### Task details:
How many lines in the records below contain the word "cookie"? Answer with the number and nothing else.
** Opening Extracted entries block **
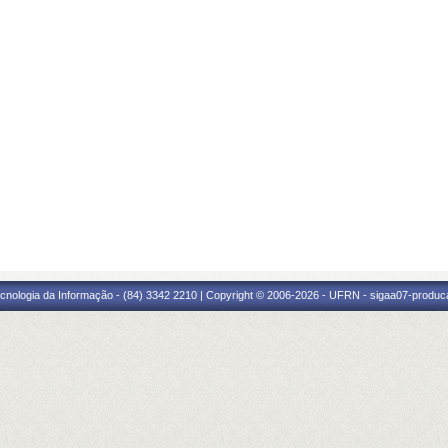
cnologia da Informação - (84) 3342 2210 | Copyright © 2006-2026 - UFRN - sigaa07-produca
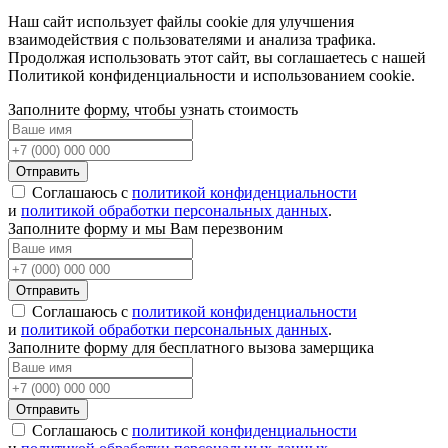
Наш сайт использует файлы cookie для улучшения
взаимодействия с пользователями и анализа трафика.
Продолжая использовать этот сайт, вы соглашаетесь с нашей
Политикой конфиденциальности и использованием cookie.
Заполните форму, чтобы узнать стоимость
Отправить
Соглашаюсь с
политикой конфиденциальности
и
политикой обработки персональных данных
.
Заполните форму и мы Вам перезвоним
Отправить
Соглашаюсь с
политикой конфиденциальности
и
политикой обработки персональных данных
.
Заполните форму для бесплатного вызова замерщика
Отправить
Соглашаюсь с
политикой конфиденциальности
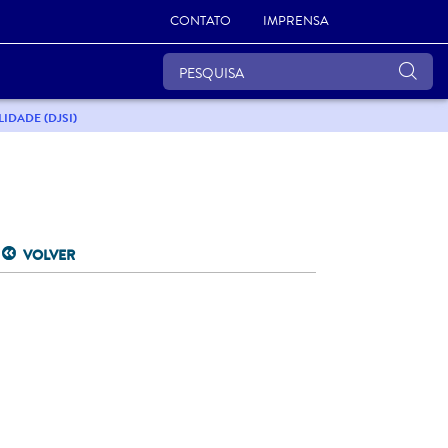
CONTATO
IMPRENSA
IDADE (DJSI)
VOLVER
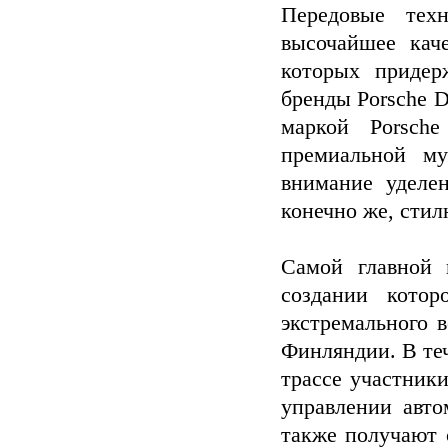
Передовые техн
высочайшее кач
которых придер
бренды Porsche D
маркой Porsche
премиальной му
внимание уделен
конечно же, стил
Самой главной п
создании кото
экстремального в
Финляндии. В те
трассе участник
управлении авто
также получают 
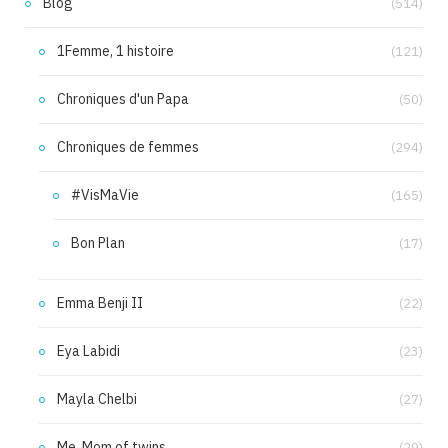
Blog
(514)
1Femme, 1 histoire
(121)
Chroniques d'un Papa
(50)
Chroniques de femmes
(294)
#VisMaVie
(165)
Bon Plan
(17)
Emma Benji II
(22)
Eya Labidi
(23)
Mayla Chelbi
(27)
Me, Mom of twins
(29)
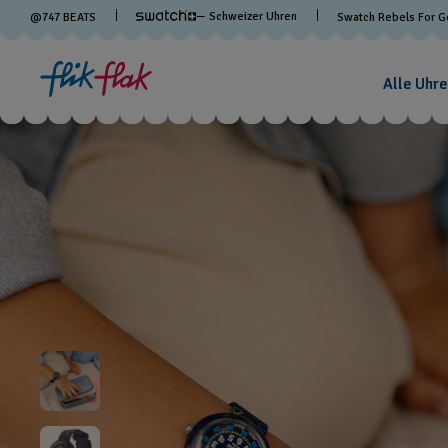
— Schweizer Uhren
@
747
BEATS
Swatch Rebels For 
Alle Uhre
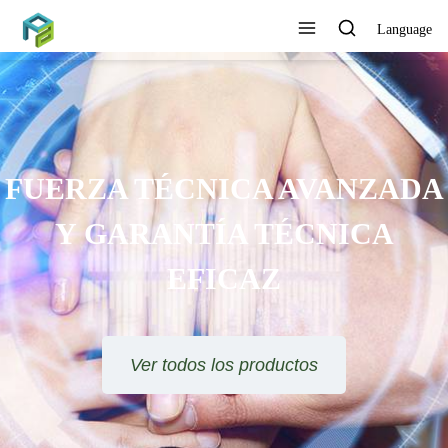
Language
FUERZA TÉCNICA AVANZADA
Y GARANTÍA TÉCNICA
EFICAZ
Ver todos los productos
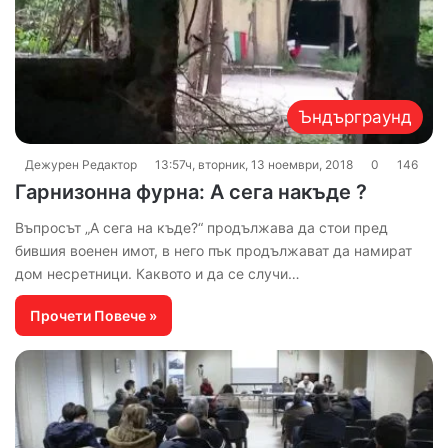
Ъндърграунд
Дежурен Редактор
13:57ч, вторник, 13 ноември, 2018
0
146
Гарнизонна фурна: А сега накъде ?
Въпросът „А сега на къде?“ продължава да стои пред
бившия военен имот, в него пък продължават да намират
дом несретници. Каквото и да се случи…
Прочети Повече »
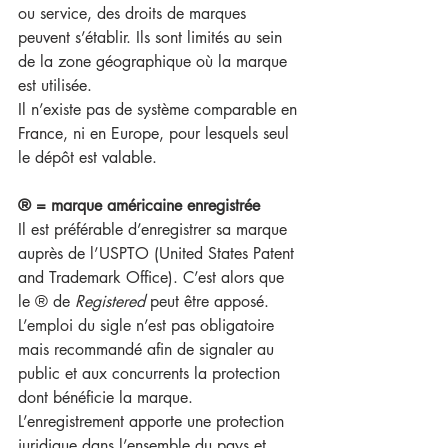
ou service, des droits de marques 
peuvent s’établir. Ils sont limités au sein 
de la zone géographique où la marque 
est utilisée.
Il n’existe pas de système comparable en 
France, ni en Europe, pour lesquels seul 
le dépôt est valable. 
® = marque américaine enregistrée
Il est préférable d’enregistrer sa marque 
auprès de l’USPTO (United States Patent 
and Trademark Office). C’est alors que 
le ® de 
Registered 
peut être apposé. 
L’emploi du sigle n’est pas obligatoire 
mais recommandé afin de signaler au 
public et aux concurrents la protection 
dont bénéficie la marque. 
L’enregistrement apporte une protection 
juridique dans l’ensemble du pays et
** Closing Extracted entries block **
### Exercise result:
2